Ribut-Ribut Kuliah (S1) Pendidikan Tersier
Dari awalnya soal UKT mahal sampai akhirnya blunder pejabat kementerian yang menyebutkan kuliah sebagai pendidikan tersier. Kemudian hal ini banyak diterjemahkan sebagai kuliah bukan kebutuhan yang penting. Saya akan menuliskan pendapat, benarkan kuliah (S1) itu ga butuh-butuh banget?

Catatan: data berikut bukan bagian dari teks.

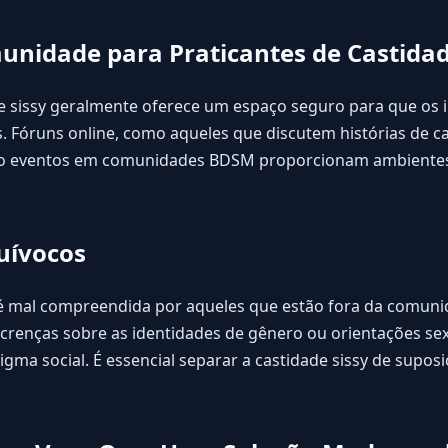
unidade para Praticantes de Castidad
 sissy geralmente oferece um espaço seguro para que os 
. Fóruns online, como aqueles que discutem
histórias de c
 eventos em comunidades BDSM proporcionam ambientes r
quívocos
s é mal compreendida por aqueles que estão fora da comun
renças sobre as identidades de gênero ou orientações sexu
igma social. É essencial separar a castidade sissy de supo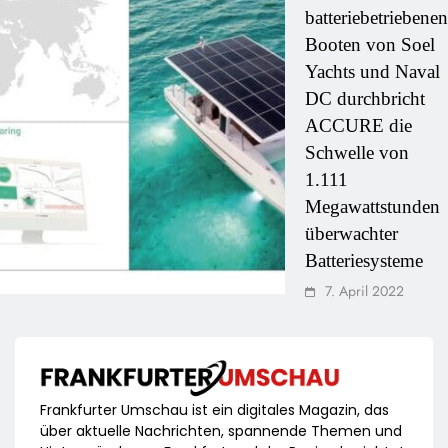
batteriebetriebenen
Booten von Soel
Yachts und Naval
DC durchbricht
ACCURE die
Schwelle von
1.111
Megawattstunden
überwachter
Batteriesysteme
7. April 2022
Frankfurter Umschau ist ein digitales Magazin, das
über aktuelle Nachrichten, spannende Themen und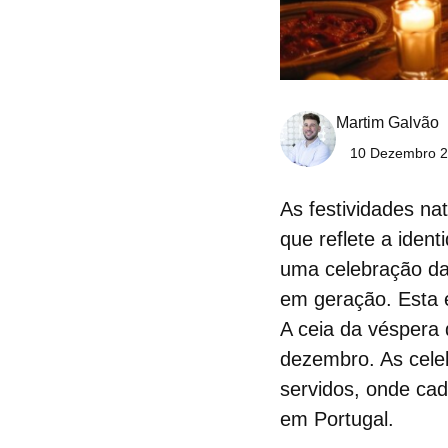
Martim Galvão
10 Dezembro 2
As festividades na
que reflete a ident
uma celebração da 
em geração. Esta é
A ceia da véspera
dezembro. As celeb
servidos, onde ca
em Portugal
.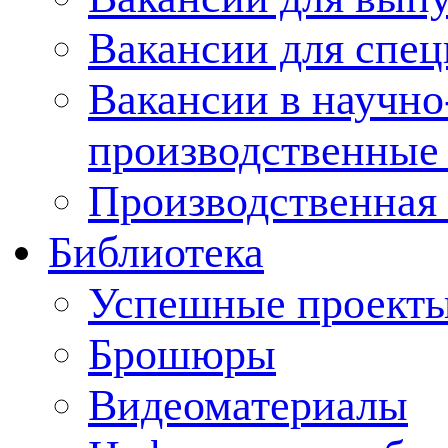
Вакансии для спец
Вакансии в научно
производственные
Производственная 
Библиотека
Успешные проект
Брошюры
Видеоматериалы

Pemerintah sudah sejak lama menetapkan program wajib belajar, yang sebenarnya sudah menunjukkan concern pemerintah mengenai level pendidikan yang (seharusnya) wajib ditempuh warga negara. Sebelum era reformasi, wajib belajar ditetapkan 9 tahun yaitu SD (pendidikan dasar - 6 tahun) dan SMP (pendidikan menengah - 3 tahun). Kemudian saat ini wajib belajar sudah ditambah menjadi 12 tahun dengan tambahan jenjang SMA (pendidikan atas - 3 tahun). Warga negara yang telah tuntas wajib belajarnya diharapkan memiliki kompetensi dasar yang diperlukan untuk menjalankan perannya dalam masyarakat. Namun apakah itu sudah cukup?

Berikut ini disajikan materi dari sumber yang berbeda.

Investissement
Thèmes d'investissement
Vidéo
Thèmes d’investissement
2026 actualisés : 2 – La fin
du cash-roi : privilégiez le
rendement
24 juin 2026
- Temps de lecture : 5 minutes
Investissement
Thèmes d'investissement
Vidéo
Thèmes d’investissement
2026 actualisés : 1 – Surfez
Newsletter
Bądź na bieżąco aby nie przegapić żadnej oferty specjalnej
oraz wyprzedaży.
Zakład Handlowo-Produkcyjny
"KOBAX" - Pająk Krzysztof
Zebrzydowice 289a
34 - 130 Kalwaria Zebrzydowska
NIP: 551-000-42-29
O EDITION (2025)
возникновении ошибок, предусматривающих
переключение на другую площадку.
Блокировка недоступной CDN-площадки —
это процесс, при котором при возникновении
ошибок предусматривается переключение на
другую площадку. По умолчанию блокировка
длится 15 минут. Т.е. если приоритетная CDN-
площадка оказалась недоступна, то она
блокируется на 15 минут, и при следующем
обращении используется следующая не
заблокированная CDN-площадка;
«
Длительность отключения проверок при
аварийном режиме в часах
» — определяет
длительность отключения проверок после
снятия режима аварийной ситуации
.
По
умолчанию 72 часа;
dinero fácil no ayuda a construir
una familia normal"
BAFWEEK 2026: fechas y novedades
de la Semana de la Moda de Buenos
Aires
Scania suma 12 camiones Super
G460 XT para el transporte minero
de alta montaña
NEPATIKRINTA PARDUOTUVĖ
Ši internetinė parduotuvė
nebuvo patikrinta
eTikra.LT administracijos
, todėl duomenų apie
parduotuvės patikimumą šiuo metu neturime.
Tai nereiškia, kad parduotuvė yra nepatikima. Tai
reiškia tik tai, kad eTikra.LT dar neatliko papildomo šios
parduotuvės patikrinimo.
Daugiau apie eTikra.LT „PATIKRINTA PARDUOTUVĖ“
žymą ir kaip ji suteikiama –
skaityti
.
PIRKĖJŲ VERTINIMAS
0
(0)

Pendidikan yang ditempuh warga masyarakat memiliki konsekuensi yang sangat vital dalam perjalanan hidupnya, salah satunya adalah pekerjaan yang dapat dipilih. Kalau kita lihat sekarang, sebagian besar syarat lowongan kerja mensyaratkan pendidikan minimal S1 (sarjana). Masih ada lowongan kerja yang dapat dilamar dengan kualifikasi pendidikan SMA, namun jumlahnya tidak sebanyak lulusan S1. Nah dari sini mulai terlihat masalahnya. Sebenarnya apakah S1 itu sepenting itu?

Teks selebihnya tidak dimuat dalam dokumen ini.